**EXERCISE GOAL:**
Where does the string "Centro" appear in the listing below? Copy every line where it does.

----------

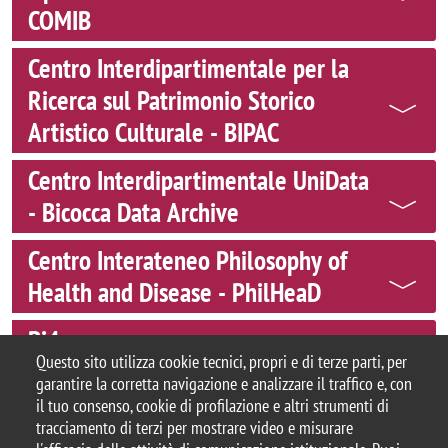
COMIB
Centro Interdipartimentale per la
Ricerca sul Patrimonio Storico
Artistico Culturale - BIPAC
Centro Interdipartimentale UniData
- Bicocca Data Archive
Centro Interateneo Philosophy of
Health and Disease - PhilHeaD
Bi4
Questo sito utilizza cookie tecnici, propri e di terze parti, per
garantire la corretta navigazione e analizzare il traffico e, con
il tuo consenso, cookie di profilazione e altri strumenti di
tracciamento di terzi per mostrare video e misurare
© 2025 Università degli Studi di Milano-Bicocca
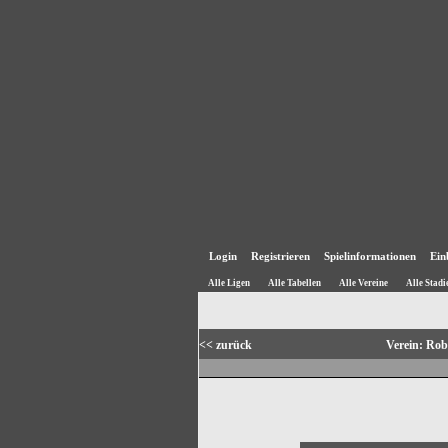
Login
Registrieren
Spielinformationen
Ein
Alle Ligen
Alle Tabellen
Alle Vereine
Alle Stadi
<< zurück
Verein: Ro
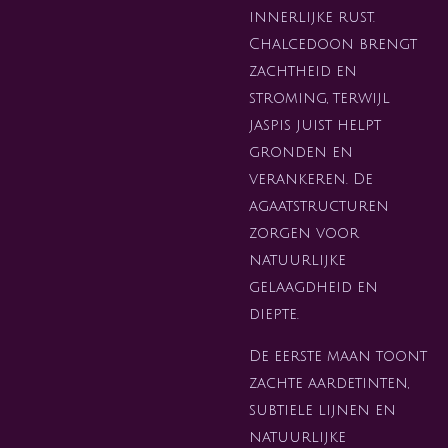
innerlijke rust.
Chalcedoon brengt
zachtheid en
stroming, terwijl
jaspis juist helpt
gronden en
verankeren. De
agaatstructuren
zorgen voor
natuurlijke
gelaagdheid en
diepte.
De eerste maan toont
zachte aardetinten,
subtiele lijnen en
natuurlijke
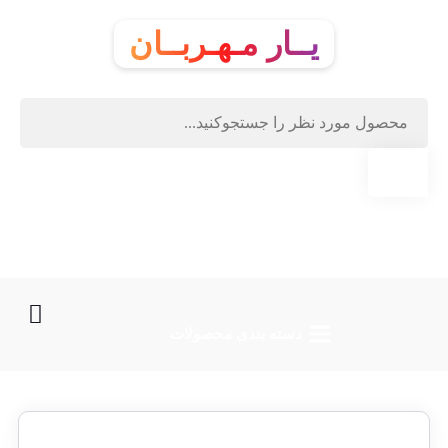
یــار مـهـربــان
دسته‌ بندی محصولات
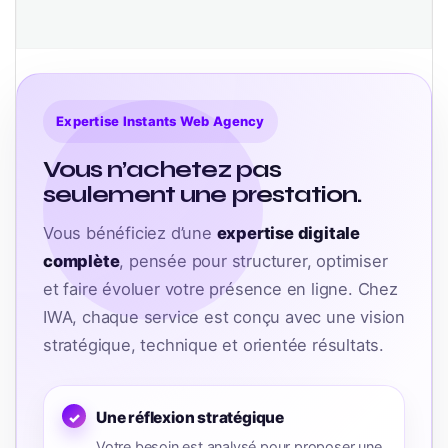
Expertise Instants Web Agency
Vous n’achetez pas
seulement une prestation.
Vous bénéficiez d’une
expertise digitale
complète
, pensée pour structurer, optimiser
et faire évoluer votre présence en ligne. Chez
IWA, chaque service est conçu avec une vision
stratégique, technique et orientée résultats.
Une réflexion stratégique
Votre besoin est analysé pour proposer une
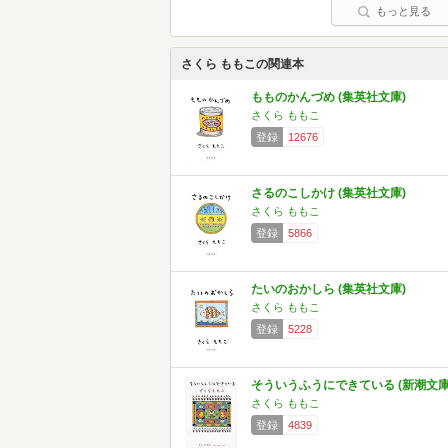
もっと見る
さくら ももこの関連本
もものかんづめ (集英社文庫)
さくら ももこ
登録
12676
さるのこしかけ (集英社文庫)
さくら ももこ
登録
5866
たいのおかしら (集英社文庫)
さくら ももこ
登録
5228
そういうふうにできている (新潮文庫
さくら ももこ
登録
4839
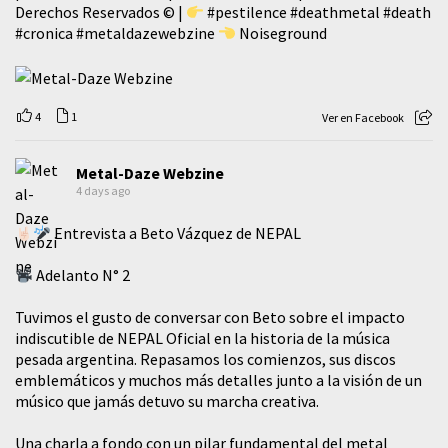
Derechos Reservados © |
#pestilence
#deathmetal
#death
#cronica
#metaldazewebzine
Noiseground
4
1
Ver en Facebook
Metal-Daze Webzine
4 days ago
Entrevista a Beto Vázquez de NEPAL
Adelanto N° 2
Tuvimos el gusto de conversar con Beto sobre el impacto
indiscutible de NEPAL Oficial en la historia de la música
pesada argentina. Repasamos los comienzos, sus discos
emblemáticos y muchos más detalles junto a la visión de un
músico que jamás detuvo su marcha creativa.
​Una charla a fondo con un pilar fundamental del metal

----------

**ANSWER SECTION:**
Centro Interdipartimentale per la
Centro Interdipartimentale UniData
Centro Interateneo Philosophy of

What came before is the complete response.